# Web Scraping Part 2.0
### Parse HTML with Beautifulsoup

Part 2 expands on Part 1, but can handle data other than HTML tables.

This tutorial uses the following Python packages:

[Beautiful Soup](https://www.crummy.com/software/BeautifulSoup/bs4/doc/): provides a way to view source code.

Requests: Use GET request to fetch the web page.

Regular expression operations - re

Pages used in this tutorial: 
[Gapminder](https://www.gapminder.org/data/) 

> Get Libraries

In [2]:
import pandas as pd
import requests
from bs4 import BeautifulSoup


> assign url to variable, type Response

In [3]:
url = input('Enter URL: ')
html_scraped = requests.get(url)
type(html_scraped)

requests.models.Response

> Create a beautifulSoup parse tree.

| HTML Parsers |
  ------------
  | html.parser |
  | html5lib |
    

In [4]:
soup = BeautifulSoup(html_scraped.text, 'html.parser')

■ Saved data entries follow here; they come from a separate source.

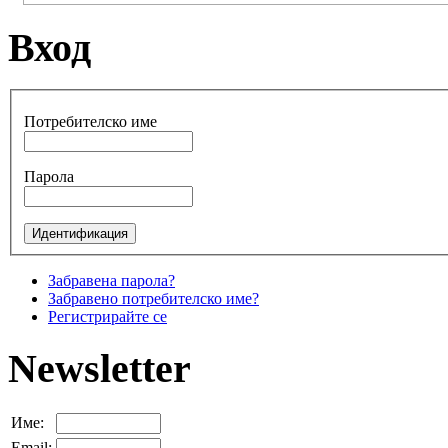
Вход
Потребителско име
Парола
Забравена парола?
Забравено потребителско име?
Регистрирайте се
Newsletter
Име:
Email:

> View Data: Put the parse tree into a nested data structure with pretty print.

In [None]:
preti=soup.prettify()
preti

4 Python objects in the parse tree to search: 

- Tag
- NavigableString
- BeautifulSoup
- Comment

> TAGS

Some common methods to navigate the BeautifulSoup parse tree based on tags.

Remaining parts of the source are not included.